Я наконец разглядел ее лицо, пока мы курили. Чтобы запомнить. Вряд ли мы увидимся снова. Так что нужно было хорошенько ее запомнить. Она жила с моим отцом. Ей было тяжело жить с моим отцом. Молодая женщина. Моя ровесница. Это значит – одинаковое количество клеточек на оси «X». И еще что-то. Пока отсчитывались эти клеточки, на нас упало одинаковое количество снежинок… пожалуй, это неплохая единица измерения жизни – снежинки… чешуйки, что растерял проползший сквозь нас мир…
Одинаковое количество раз выключили на ночь свет, одинаково поболели гриппом.
– Давай еще по одной?
– Давай.
– Угощай, я без сигарет.
Да-да, снежинки – чешуйки. Я вообще-то не люблю зиму.
Видели мы примерно одно и то же. Одни и те же картинки перелистала перед нами жизнь: а это, смотрите, тычинки, на них пыльца; это реалити-шоу, там тоже люди живут; это дом – его взорвали. В нас должно быть много чего одинакового. Больше, чем во мне и Лоре. Лора младше меня, на нее налипли совсем другие чешуйки. Больше, чем во мне и Марии.
Да нет же! Что за чушь! Что в нас может быть одинакового?!
Так, все сначала – Ольга. Жила с моим отцом.
Ей было тяжело жить с моим отцом.
Молодая женщина. Могла бы устроить все по-другому.
Ольга, молодая женщина, жила с моим отцом.

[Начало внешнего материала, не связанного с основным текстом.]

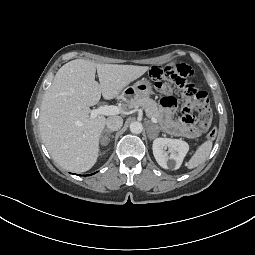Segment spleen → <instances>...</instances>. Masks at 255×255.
I'll use <instances>...</instances> for the list:
<instances>
[{
    "label": "spleen",
    "mask_w": 255,
    "mask_h": 255,
    "mask_svg": "<svg viewBox=\"0 0 255 255\" xmlns=\"http://www.w3.org/2000/svg\"><path fill=\"white\" fill-rule=\"evenodd\" d=\"M213 143L211 140L203 142L195 151L194 155L186 162L188 169H193L202 164L209 156Z\"/></svg>",
    "instance_id": "obj_1"
}]
</instances>
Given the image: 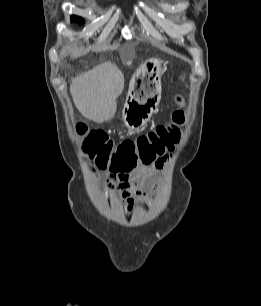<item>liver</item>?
<instances>
[{"instance_id":"obj_1","label":"liver","mask_w":261,"mask_h":306,"mask_svg":"<svg viewBox=\"0 0 261 306\" xmlns=\"http://www.w3.org/2000/svg\"><path fill=\"white\" fill-rule=\"evenodd\" d=\"M124 89V75L107 62L75 77L70 94L79 112L96 123L110 120L117 109L116 99Z\"/></svg>"}]
</instances>
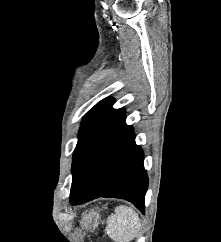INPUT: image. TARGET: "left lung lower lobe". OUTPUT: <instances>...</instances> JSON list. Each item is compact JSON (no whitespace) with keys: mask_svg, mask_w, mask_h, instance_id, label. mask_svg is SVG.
Returning <instances> with one entry per match:
<instances>
[{"mask_svg":"<svg viewBox=\"0 0 221 242\" xmlns=\"http://www.w3.org/2000/svg\"><path fill=\"white\" fill-rule=\"evenodd\" d=\"M143 151L135 144L133 128L125 118L107 132L86 155L73 177L72 205L98 197L122 198L144 213L148 177Z\"/></svg>","mask_w":221,"mask_h":242,"instance_id":"left-lung-lower-lobe-1","label":"left lung lower lobe"}]
</instances>
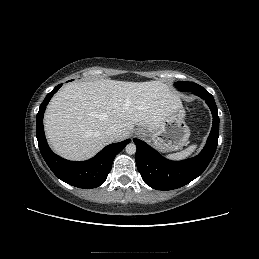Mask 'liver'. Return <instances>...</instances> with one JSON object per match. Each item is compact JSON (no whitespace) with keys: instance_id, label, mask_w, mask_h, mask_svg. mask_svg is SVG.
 <instances>
[{"instance_id":"obj_1","label":"liver","mask_w":259,"mask_h":259,"mask_svg":"<svg viewBox=\"0 0 259 259\" xmlns=\"http://www.w3.org/2000/svg\"><path fill=\"white\" fill-rule=\"evenodd\" d=\"M180 103L177 93L160 81L72 82L50 101L45 133L57 154L85 160L112 142L105 136L110 126L121 129L116 141L128 138L134 125L154 131Z\"/></svg>"}]
</instances>
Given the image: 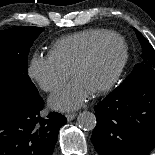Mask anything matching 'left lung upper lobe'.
Instances as JSON below:
<instances>
[{"label":"left lung upper lobe","mask_w":155,"mask_h":155,"mask_svg":"<svg viewBox=\"0 0 155 155\" xmlns=\"http://www.w3.org/2000/svg\"><path fill=\"white\" fill-rule=\"evenodd\" d=\"M135 33L142 47V61L136 64L129 76L124 80L123 83L131 82L136 80L152 71H155V50L149 41L142 36V34L137 31Z\"/></svg>","instance_id":"obj_1"}]
</instances>
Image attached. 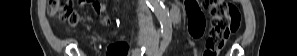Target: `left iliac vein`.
Segmentation results:
<instances>
[{"label":"left iliac vein","instance_id":"4c4485c4","mask_svg":"<svg viewBox=\"0 0 297 56\" xmlns=\"http://www.w3.org/2000/svg\"><path fill=\"white\" fill-rule=\"evenodd\" d=\"M157 45L156 43L150 42L148 43L147 55L152 56L156 53Z\"/></svg>","mask_w":297,"mask_h":56}]
</instances>
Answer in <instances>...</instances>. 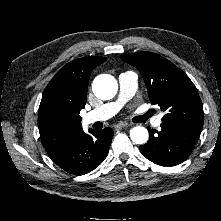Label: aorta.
<instances>
[{
    "label": "aorta",
    "instance_id": "aorta-1",
    "mask_svg": "<svg viewBox=\"0 0 221 221\" xmlns=\"http://www.w3.org/2000/svg\"><path fill=\"white\" fill-rule=\"evenodd\" d=\"M117 89L116 79L108 74L97 76L92 84L93 93L102 100L113 98ZM130 138L136 144H144L149 138L148 130L143 126H136L130 130Z\"/></svg>",
    "mask_w": 221,
    "mask_h": 221
}]
</instances>
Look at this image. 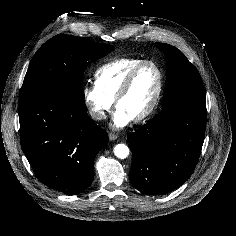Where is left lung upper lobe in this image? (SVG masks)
Instances as JSON below:
<instances>
[{
	"label": "left lung upper lobe",
	"instance_id": "obj_1",
	"mask_svg": "<svg viewBox=\"0 0 236 236\" xmlns=\"http://www.w3.org/2000/svg\"><path fill=\"white\" fill-rule=\"evenodd\" d=\"M157 48L165 53L167 61L166 85L163 107L179 100L205 98V92L198 70L177 48L157 43Z\"/></svg>",
	"mask_w": 236,
	"mask_h": 236
}]
</instances>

– Ты в душ сходи, не стесняйся. Извини, что сразу не предложила.
– Да, схожу, спасибо.
Она постелила мне на диване.
Я лежал в темноте. Смотрел в мутный прямоугольник потолка с короткими переливами света – наверное, от автомобильных фар внизу. Слушал, как Ольга время от времени вздыхает и поворачивается с боку на бок – и рядом, на уползающем одеяле, вслед за Ольгой переворачивается и вздыхает Дуська.
Я думал, что сейчас хорошо было бы говорить. Бывают ведь ситуации, в которых нужно делать что-то определенное. Сейчас, например, нужно говорить. Для этого ведь и было все проделано: за окном вывешена яркая луна, с сухим шелестом постелена чистая простыня на диван. Для того, наверное, я и ехал сюда в гремящем тамбуре вдоль всех этих летучих одноразовых декораций, которые, конечно, тут же начинают разбирать – с задорным матерком и скрипом вытаскиваемых гвоздей – как только поезд проехал. Для того и было все – чтобы сейчас поговорить. Темнота, тишина, потолок, который в темноте, с расползающимися по нему бликами, похож на дремлющий в ожидании нового шумного утра бассейн. Может быть, и кошка лежит сейчас, уставившись в потолок. И ждет, чутко подергивая ухом, когда кто-нибудь произнесет первое слово.
«Ольга?» – «Да?»
Нужно поговорить. Очень откровенно. Как разнополые дети, которых родители, не подумав, положили в одной комнате. Так откровенно, что утром будет немножко стыдно, и папы с мамами будут удивляться: «Ну что вы как чужие?» Я давно не разговаривал откровенно. Ни с кем.
«Покажешь мне фотографии отца?» – «Сейчас?» – «Можно завтра». – «Давай сейчас?»
Но уже растекалось теплое марево сна. Исчезал потолок, стены, мысли, и скоро исчез Алексей Паршин – наверное, утонул в мутном ночном потолке как в бассейне. Прошел сквозь верхние квартиры, мимо кроватей со спящими на них людьми, и погрузился до самого неба, до сырого осеннего неба, по которому катилась сочная тлеющая луна и гуляла задумчивая кошка Дуся, печально вздыхавшая.